* [ACTIVITY] Could you restate all of the records below exactly, with the pictures left out?
++++
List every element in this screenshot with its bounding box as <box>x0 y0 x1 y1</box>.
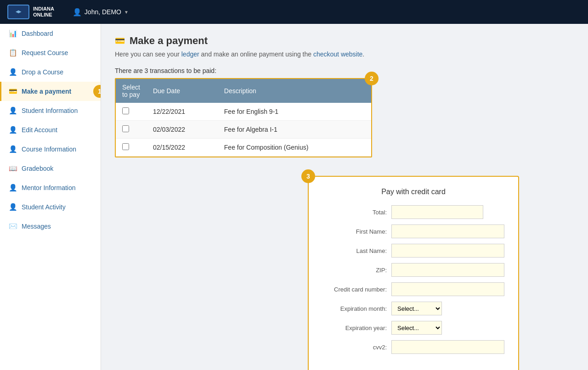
logo-box: ◀▶ <box>7 5 29 19</box>
transactions-table: Select to pay Due Date Description 12/22… <box>116 79 371 157</box>
sidebar-item-make-payment[interactable]: 💳 Make a payment <box>0 82 101 101</box>
sidebar-item-wrapper-gradebook: 📖 Gradebook <box>0 159 101 178</box>
payment-card: Pay with credit card Total: First Name: … <box>308 176 519 370</box>
row1-description: Fee for English 9-1 <box>218 103 371 121</box>
zip-row: ZIP: <box>322 263 504 277</box>
logo: ◀▶ INDIANA ONLINE <box>7 5 54 19</box>
exp-year-row: Expiration year: Select... 2022202320242… <box>322 321 504 335</box>
sidebar-item-wrapper-request-course: 📋 Request Course <box>0 43 101 62</box>
step2-badge: 2 <box>365 72 379 85</box>
total-label: Total: <box>322 209 391 216</box>
student-activity-icon: 👤 <box>9 203 17 211</box>
gradebook-icon: 📖 <box>9 164 17 173</box>
sidebar-item-course-information[interactable]: 👤 Course Information <box>0 140 101 159</box>
sidebar-item-wrapper-student-activity: 👤 Student Activity <box>0 197 101 217</box>
row3-due-date: 02/15/2022 <box>147 139 218 157</box>
request-course-icon: 📋 <box>9 49 17 57</box>
mentor-info-icon: 👤 <box>9 184 17 192</box>
ledger-link[interactable]: ledger <box>181 50 199 58</box>
sidebar-item-dashboard[interactable]: 📊 Dashboard <box>0 24 101 43</box>
sidebar-item-wrapper-make-payment: 💳 Make a payment 1 <box>0 82 101 101</box>
transactions-table-container: Select to pay Due Date Description 12/22… <box>115 78 372 157</box>
navbar: ◀▶ INDIANA ONLINE 👤 John, DEMO ▼ <box>0 0 588 24</box>
total-row: Total: <box>322 205 504 219</box>
table-row: 02/03/2022 Fee for Algebra I-1 <box>116 121 371 139</box>
exp-month-row: Expiration month: Select... 01020304 050… <box>322 302 504 315</box>
sidebar-item-messages[interactable]: ✉️ Messages <box>0 217 101 236</box>
zip-input[interactable] <box>391 263 504 277</box>
student-info-icon: 👤 <box>9 107 17 115</box>
sidebar-item-gradebook[interactable]: 📖 Gradebook <box>0 159 101 178</box>
checkout-link[interactable]: checkout website <box>313 50 362 58</box>
sidebar-label-edit-account: Edit Account <box>22 126 57 134</box>
exp-month-label: Expiration month: <box>322 305 391 312</box>
transactions-label: There are 3 transactions to be paid: <box>115 67 574 74</box>
sidebar-item-wrapper-messages: ✉️ Messages <box>0 217 101 236</box>
sidebar-item-student-information[interactable]: 👤 Student Information <box>0 101 101 120</box>
payment-section: 3 Pay with credit card Total: First Name… <box>308 176 547 370</box>
edit-account-icon: 👤 <box>9 126 17 134</box>
user-icon: 👤 <box>73 8 82 17</box>
sidebar-label-student-activity: Student Activity <box>22 203 66 211</box>
cvv2-label: cvv2: <box>322 344 391 351</box>
sidebar-item-wrapper-mentor-info: 👤 Mentor Information <box>0 178 101 197</box>
exp-year-label: Expiration year: <box>322 325 391 331</box>
sidebar-item-edit-account[interactable]: 👤 Edit Account <box>0 120 101 140</box>
payment-card-title: Pay with credit card <box>322 188 504 196</box>
table-row: 12/22/2021 Fee for English 9-1 <box>116 103 371 121</box>
col-due-date: Due Date <box>147 79 218 103</box>
row3-checkbox-cell <box>116 139 147 157</box>
last-name-label: Last Name: <box>322 247 391 254</box>
page-subtitle: Here you can see your ledger and make an… <box>115 50 574 58</box>
messages-icon: ✉️ <box>9 222 17 230</box>
col-description: Description <box>218 79 371 103</box>
sidebar-item-wrapper-course-info: 👤 Course Information <box>0 140 101 159</box>
row2-checkbox[interactable] <box>122 125 129 132</box>
first-name-label: First Name: <box>322 228 391 235</box>
last-name-row: Last Name: <box>322 244 504 258</box>
row3-checkbox[interactable] <box>122 143 129 150</box>
sidebar-item-mentor-information[interactable]: 👤 Mentor Information <box>0 178 101 197</box>
user-menu[interactable]: 👤 John, DEMO ▼ <box>73 8 129 17</box>
sidebar-label-request-course: Request Course <box>22 49 68 56</box>
sidebar-label-drop-course: Drop a Course <box>22 68 63 76</box>
credit-card-input[interactable] <box>391 282 504 296</box>
logo-text: INDIANA ONLINE <box>33 6 54 18</box>
sidebar-item-request-course[interactable]: 📋 Request Course <box>0 43 101 62</box>
sidebar-item-wrapper-drop-course: 👤 Drop a Course <box>0 62 101 82</box>
sidebar-item-wrapper-student-info: 👤 Student Information <box>0 101 101 120</box>
drop-course-icon: 👤 <box>9 68 17 76</box>
sidebar-item-wrapper-dashboard: 📊 Dashboard <box>0 24 101 43</box>
row2-description: Fee for Algebra I-1 <box>218 121 371 139</box>
sidebar-item-wrapper-edit-account: 👤 Edit Account <box>0 120 101 140</box>
sidebar-item-student-activity[interactable]: 👤 Student Activity <box>0 197 101 217</box>
sidebar-label-dashboard: Dashboard <box>22 30 53 37</box>
total-input[interactable] <box>391 205 483 219</box>
table-row: 02/15/2022 Fee for Composition (Genius) <box>116 139 371 157</box>
sidebar-label-gradebook: Gradebook <box>22 165 53 172</box>
first-name-input[interactable] <box>391 224 504 238</box>
payment-header-icon: 💳 <box>115 36 125 46</box>
row2-due-date: 02/03/2022 <box>147 121 218 139</box>
sidebar-label-course-information: Course Information <box>22 146 76 153</box>
chevron-down-icon: ▼ <box>124 10 129 15</box>
row3-description: Fee for Composition (Genius) <box>218 139 371 157</box>
sidebar-label-mentor-information: Mentor Information <box>22 184 76 191</box>
exp-month-select[interactable]: Select... 01020304 05060708 09101112 <box>391 302 442 315</box>
cvv2-row: cvv2: <box>322 340 504 354</box>
user-label: John, DEMO <box>85 8 121 16</box>
first-name-row: First Name: <box>322 224 504 238</box>
exp-year-select[interactable]: Select... 2022202320242025 2026202720282… <box>391 321 442 335</box>
sidebar-item-drop-course[interactable]: 👤 Drop a Course <box>0 62 101 82</box>
row2-checkbox-cell <box>116 121 147 139</box>
table-section: Select to pay Due Date Description 12/22… <box>115 78 372 167</box>
row1-checkbox[interactable] <box>122 107 129 114</box>
last-name-input[interactable] <box>391 244 504 258</box>
sidebar: 📊 Dashboard 📋 Request Course 👤 Drop a Co… <box>0 24 101 370</box>
zip-label: ZIP: <box>322 267 391 274</box>
sidebar-label-messages: Messages <box>22 223 51 230</box>
course-info-icon: 👤 <box>9 145 17 153</box>
cvv2-input[interactable] <box>391 340 504 354</box>
row1-due-date: 12/22/2021 <box>147 103 218 121</box>
sidebar-label-make-payment: Make a payment <box>22 88 71 95</box>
++++
* [ANSWER BOX]
List every element in this screenshot with its bounding box as <box>x0 y0 x1 y1</box>.
logo-box: ◀▶ <box>7 5 29 19</box>
transactions-table: Select to pay Due Date Description 12/22… <box>116 79 371 157</box>
sidebar-item-make-payment[interactable]: 💳 Make a payment <box>0 82 101 101</box>
sidebar-item-wrapper-gradebook: 📖 Gradebook <box>0 159 101 178</box>
payment-card: Pay with credit card Total: First Name: … <box>308 176 519 370</box>
row1-description: Fee for English 9-1 <box>218 103 371 121</box>
zip-row: ZIP: <box>322 263 504 277</box>
logo: ◀▶ INDIANA ONLINE <box>7 5 54 19</box>
exp-year-row: Expiration year: Select... 2022202320242… <box>322 321 504 335</box>
sidebar-item-wrapper-request-course: 📋 Request Course <box>0 43 101 62</box>
step2-badge: 2 <box>365 72 379 85</box>
total-label: Total: <box>322 209 391 216</box>
student-activity-icon: 👤 <box>9 203 17 211</box>
gradebook-icon: 📖 <box>9 164 17 173</box>
sidebar-item-course-information[interactable]: 👤 Course Information <box>0 140 101 159</box>
sidebar-item-wrapper-student-activity: 👤 Student Activity <box>0 197 101 217</box>
row3-due-date: 02/15/2022 <box>147 139 218 157</box>
request-course-icon: 📋 <box>9 49 17 57</box>
mentor-info-icon: 👤 <box>9 184 17 192</box>
ledger-link[interactable]: ledger <box>181 50 199 58</box>
sidebar-item-dashboard[interactable]: 📊 Dashboard <box>0 24 101 43</box>
sidebar-item-wrapper-make-payment: 💳 Make a payment 1 <box>0 82 101 101</box>
transactions-table-container: Select to pay Due Date Description 12/22… <box>115 78 372 157</box>
navbar: ◀▶ INDIANA ONLINE 👤 John, DEMO ▼ <box>0 0 588 24</box>
total-row: Total: <box>322 205 504 219</box>
table-row: 02/03/2022 Fee for Algebra I-1 <box>116 121 371 139</box>
exp-month-row: Expiration month: Select... 01020304 050… <box>322 302 504 315</box>
sidebar-item-messages[interactable]: ✉️ Messages <box>0 217 101 236</box>
zip-input[interactable] <box>391 263 504 277</box>
student-info-icon: 👤 <box>9 107 17 115</box>
sidebar-item-gradebook[interactable]: 📖 Gradebook <box>0 159 101 178</box>
checkout-link[interactable]: checkout website <box>313 50 362 58</box>
sidebar-label-edit-account: Edit Account <box>22 126 57 134</box>
exp-month-label: Expiration month: <box>322 305 391 312</box>
transactions-label: There are 3 transactions to be paid: <box>115 67 574 74</box>
sidebar-item-wrapper-messages: ✉️ Messages <box>0 217 101 236</box>
sidebar-item-student-information[interactable]: 👤 Student Information <box>0 101 101 120</box>
payment-section: 3 Pay with credit card Total: First Name… <box>308 176 547 370</box>
edit-account-icon: 👤 <box>9 126 17 134</box>
user-icon: 👤 <box>73 8 82 17</box>
sidebar-label-student-activity: Student Activity <box>22 203 66 211</box>
cvv2-label: cvv2: <box>322 344 391 351</box>
sidebar-item-wrapper-mentor-info: 👤 Mentor Information <box>0 178 101 197</box>
exp-year-label: Expiration year: <box>322 325 391 331</box>
sidebar-item-edit-account[interactable]: 👤 Edit Account <box>0 120 101 140</box>
payment-card-title: Pay with credit card <box>322 188 504 196</box>
table-row: 12/22/2021 Fee for English 9-1 <box>116 103 371 121</box>
col-due-date: Due Date <box>147 79 218 103</box>
row3-checkbox-cell <box>116 139 147 157</box>
last-name-label: Last Name: <box>322 247 391 254</box>
page-subtitle: Here you can see your ledger and make an… <box>115 50 574 58</box>
messages-icon: ✉️ <box>9 222 17 230</box>
col-description: Description <box>218 79 371 103</box>
sidebar-item-wrapper-course-info: 👤 Course Information <box>0 140 101 159</box>
row2-checkbox[interactable] <box>122 125 129 132</box>
first-name-label: First Name: <box>322 228 391 235</box>
last-name-row: Last Name: <box>322 244 504 258</box>
row3-checkbox[interactable] <box>122 143 129 150</box>
sidebar-item-mentor-information[interactable]: 👤 Mentor Information <box>0 178 101 197</box>
user-menu[interactable]: 👤 John, DEMO ▼ <box>73 8 129 17</box>
sidebar-label-request-course: Request Course <box>22 49 68 56</box>
sidebar-label-drop-course: Drop a Course <box>22 68 63 76</box>
credit-card-input[interactable] <box>391 282 504 296</box>
logo-text: INDIANA ONLINE <box>33 6 54 18</box>
sidebar-item-request-course[interactable]: 📋 Request Course <box>0 43 101 62</box>
sidebar-item-wrapper-drop-course: 👤 Drop a Course <box>0 62 101 82</box>
sidebar-item-wrapper-student-info: 👤 Student Information <box>0 101 101 120</box>
drop-course-icon: 👤 <box>9 68 17 76</box>
sidebar-item-wrapper-dashboard: 📊 Dashboard <box>0 24 101 43</box>
row2-description: Fee for Algebra I-1 <box>218 121 371 139</box>
sidebar-item-wrapper-edit-account: 👤 Edit Account <box>0 120 101 140</box>
sidebar-item-student-activity[interactable]: 👤 Student Activity <box>0 197 101 217</box>
sidebar-label-dashboard: Dashboard <box>22 30 53 37</box>
total-input[interactable] <box>391 205 483 219</box>
table-row: 02/15/2022 Fee for Composition (Genius) <box>116 139 371 157</box>
sidebar-label-gradebook: Gradebook <box>22 165 53 172</box>
first-name-input[interactable] <box>391 224 504 238</box>
payment-header-icon: 💳 <box>115 36 125 46</box>
row2-due-date: 02/03/2022 <box>147 121 218 139</box>
sidebar-label-course-information: Course Information <box>22 146 76 153</box>
chevron-down-icon: ▼ <box>124 10 129 15</box>
row3-description: Fee for Composition (Genius) <box>218 139 371 157</box>
sidebar-label-mentor-information: Mentor Information <box>22 184 76 191</box>
exp-month-select[interactable]: Select... 01020304 05060708 09101112 <box>391 302 442 315</box>
cvv2-row: cvv2: <box>322 340 504 354</box>
user-label: John, DEMO <box>85 8 121 16</box>
first-name-row: First Name: <box>322 224 504 238</box>
exp-year-select[interactable]: Select... 2022202320242025 2026202720282… <box>391 321 442 335</box>
sidebar-item-drop-course[interactable]: 👤 Drop a Course <box>0 62 101 82</box>
row2-checkbox-cell <box>116 121 147 139</box>
table-section: Select to pay Due Date Description 12/22… <box>115 78 372 167</box>
row1-checkbox[interactable] <box>122 107 129 114</box>
last-name-input[interactable] <box>391 244 504 258</box>
sidebar: 📊 Dashboard 📋 Request Course 👤 Drop a Co… <box>0 24 101 370</box>
zip-label: ZIP: <box>322 267 391 274</box>
sidebar-label-messages: Messages <box>22 223 51 230</box>
course-info-icon: 👤 <box>9 145 17 153</box>
cvv2-input[interactable] <box>391 340 504 354</box>
row1-due-date: 12/22/2021 <box>147 103 218 121</box>
sidebar-label-make-payment: Make a payment <box>22 88 71 95</box>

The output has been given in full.